Click4Ai

78.

Medium

Implement a GaussianNaiveBayes classifier that uses Bayes' theorem with the assumption that features follow a Gaussian (normal) distribution within each class.

Algorithm:

1. **fit(X, y):** For each class, compute the mean and variance of each feature, and the prior probability P(class).

2. **predict(X):** For each sample, compute P(class | features) using Bayes' theorem. The class with the highest posterior probability wins.
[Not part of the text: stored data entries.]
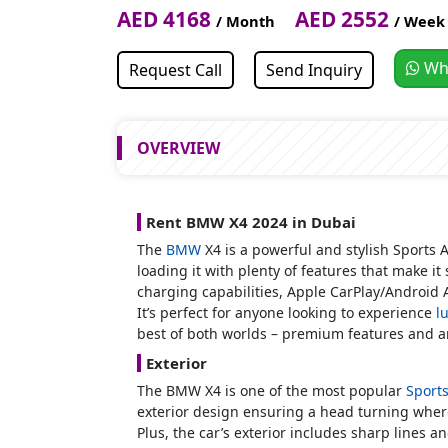
AED 4168
AED 2552
/ Month
/ Week
Wh
Request Call
Send Inquiry
OVERVIEW
Rent BMW X4 2024 in Dubai
The
BMW
X4 is a powerful and stylish Sports 
loading it with plenty of features that make it
charging capabilities, Apple CarPlay/Android 
It’s perfect for anyone looking to experience
l
best of both worlds – premium features and a
Exterior
The BMW X4 is one of the most popular
Sport
exterior design ensuring a head turning where
Plus, the car’s exterior includes sharp lines 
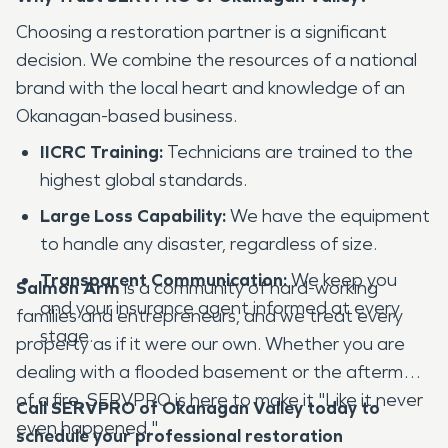
Choosing a restoration partner is a significant
decision. We combine the resources of a national
brand with the local heart and knowledge of an
Okanagan-based business.
IICRC Training:
Technicians are trained to the
highest global standards.
Large Loss Capability:
We have the equipment
to handle any disaster, regardless of size.
Transparent Communication:
We keep you
Salmon Arm
is a community of hard-working
and your insurance agent informed at every
families and entrepreneurs, and we treat every
stage.
property as if it were our own. Whether you are
dealing with a flooded basement or the aftermath
of a fire, SERVPRO is here to make it "Like it never
Call SERVPRO of Okanagan Valley today to
even happened."
schedule your professional restoration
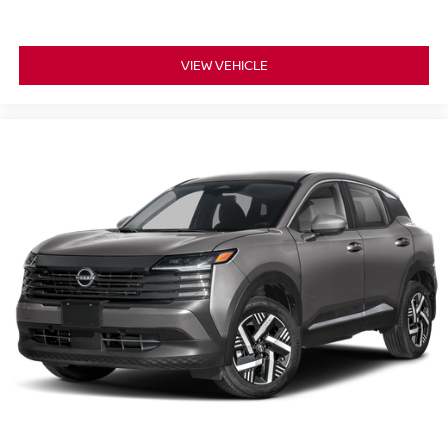
VIEW VEHICLE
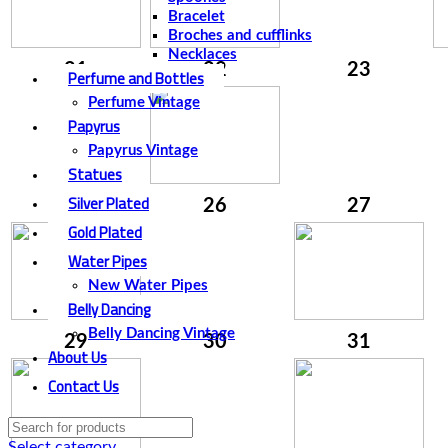
Bracelet
Broches and cufflinks
Necklaces
21
22
23
Perfume and Bottles
Perfume Vintage
Papyrus
Papyrus Vintage
Statues
Silver Plated
25
26
27
Gold Plated
Water Pipes
New Water Pipes
Belly Dancing
Belly Dancing Vintage
29
30
31
About Us
Contact Us
Select category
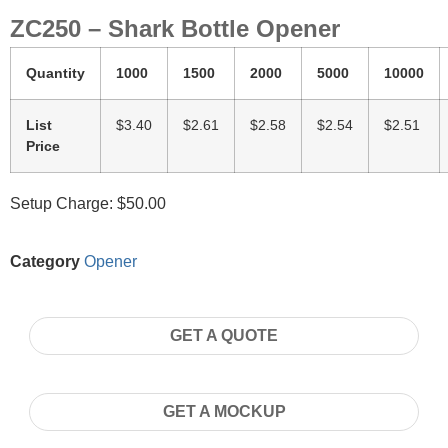
ZC250 – Shark Bottle Opener
Quantity
1000
1500
2000
5000
10000
List
$3.40
$2.61
$2.58
$2.54
$2.51
Price
Setup Charge: $50.00
Category
Opener
GET A QUOTE
GET A MOCKUP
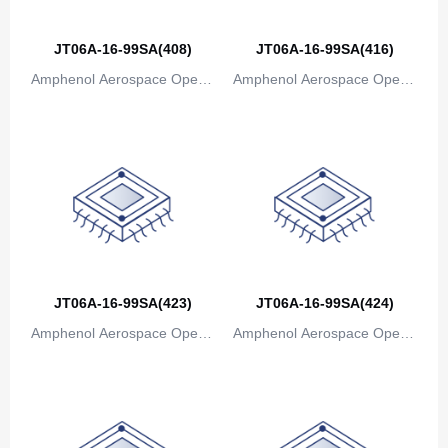
Bosnia and Herzegovina
JT06A-16-99SA(408)
JT06A-16-99SA(416)
Botswana
Amphenol Aerospace Operat
Amphenol Aerospace Operat
Bouvet Island
ions
ions
Brazil
British Indian Ocean Territory
Brunei
Bulgaria
Burkina Faso
JT06A-16-99SA(423)
JT06A-16-99SA(424)
Amphenol Aerospace Operat
Amphenol Aerospace Operat
Burundi
ions
ions
Cambodia
Cameroon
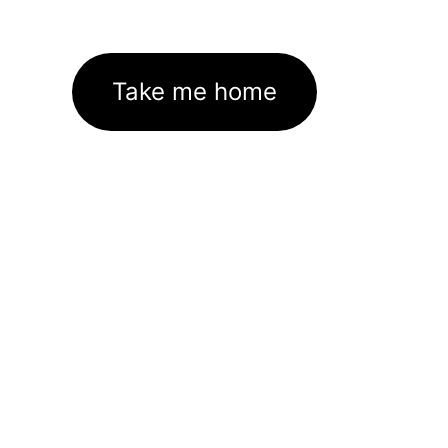
Take me home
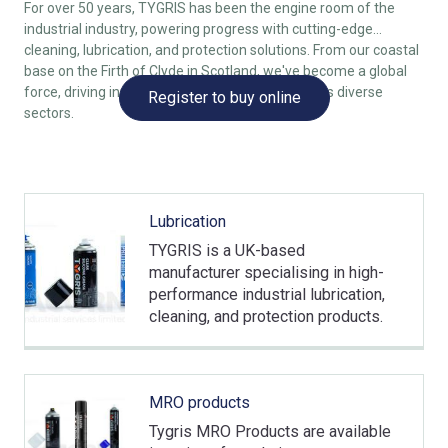
For over 50 years, TYGRIS has been the engine room of the
industrial industry, powering progress with cutting-edge
cleaning, lubrication, and protection solutions. From our coastal
base on the Firth of Clyde in Scotland, we've become a global
force, driving innovation and performance across diverse
Register to buy online
sectors.
Lubrication
TYGRIS is a UK-based
manufacturer specialising in high-
performance industrial lubrication,
cleaning, and protection products.
MRO products
Tygris MRO Products are available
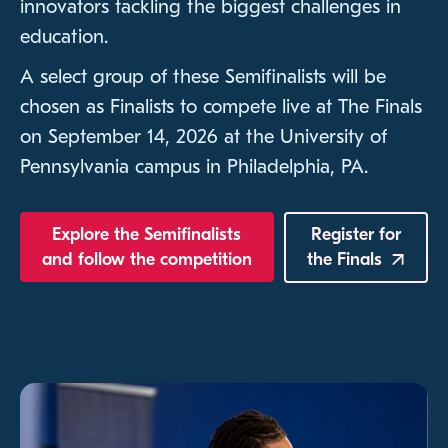
innovators tackling the biggest challenges in
education.
A select group of these Semifinalists will be
chosen as Finalists to compete live at The Finals
on September 14, 2026 at the University of
Pennsylvania campus in Philadelphia, PA.
Explore the Semifinalists
Register for
and follow the competition
the
Finals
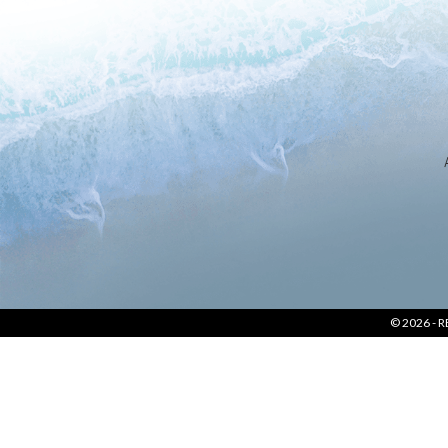
LOCATION
SOCIAL PAGE
#RegalMoments
© 2026 -
R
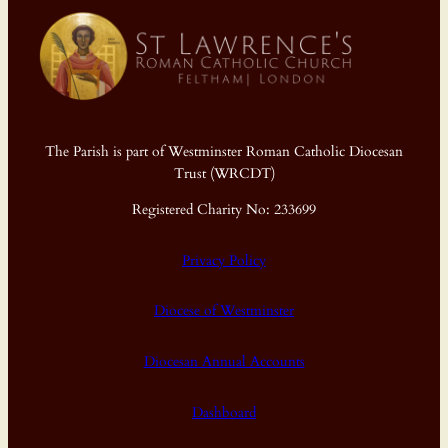
The Parish is part of Westminster Roman Catholic Diocesan
Trust (WRCDT)
Registered Charity No: 233699
Privacy Policy
Diocese of Westminster
Diocesan Annual Accounts
Dashboard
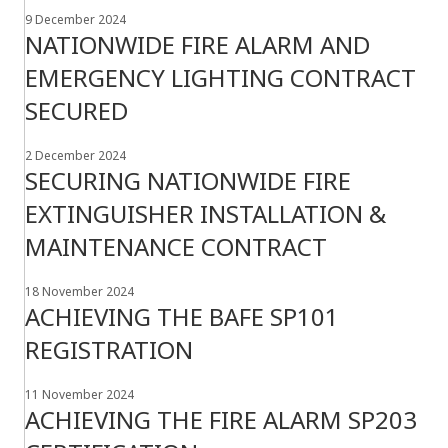
9 December 2024
NATIONWIDE FIRE ALARM AND
EMERGENCY LIGHTING CONTRACT
SECURED
2 December 2024
SECURING NATIONWIDE FIRE
EXTINGUISHER INSTALLATION &
MAINTENANCE CONTRACT
18 November 2024
ACHIEVING THE BAFE SP101
REGISTRATION
11 November 2024
ACHIEVING THE FIRE ALARM SP203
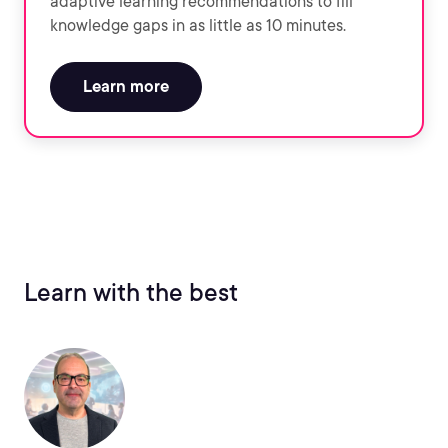
adaptive learning recommendations to fill
knowledge gaps in as little as 10 minutes.
Learn more
Learn with the best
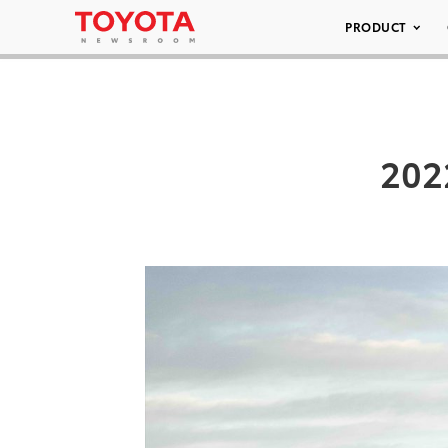
PRODUCT
202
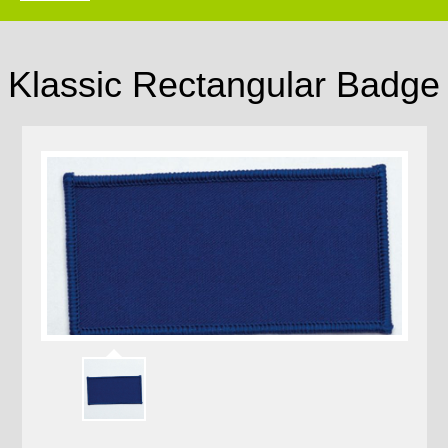
Klassic Rectangular Badge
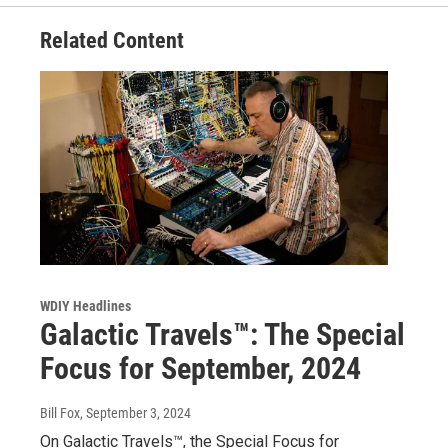
Related Content
WDIY Headlines
Galactic Travels™: The Special
Focus for September, 2024
Bill Fox
, September 3, 2024
On Galactic Travels™, the Special Focus for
**Gaussian PDF:** P(x | class) = (1 / sqrt(2 * pi * var)) * exp(-(x - mean)^2 / (2 * var))

Example:

gnb = GaussianNaiveBayes()

gnb.fit(X_train, y_train)

predictions = gnb.predict(X_test)

**Explanation:** For each test sample, compute the log-likelihood of each class by summing log-Gaussian-PDF across all features, add the log-prior, and pick the class with the highest total.

Constraints:

  • Assume features are continuous and conditionally independent given the class
  • Use log probabilities to avoid numerical underflow
  • Handle at least 2 classes
  • Test Cases

    Test Case 1
    Input: Fit on simple 2-class data with 2 features
    Expected: Model stores correct number of classes, means, and variances
    Test Case 2
    Input: Predict on training data (well-separated clusters)
    Expected: High accuracy on training set
    Test Case 3
    Input: Check priors sum to 1.0 after fit
    Expected: 1.0
    + 2 hidden test cases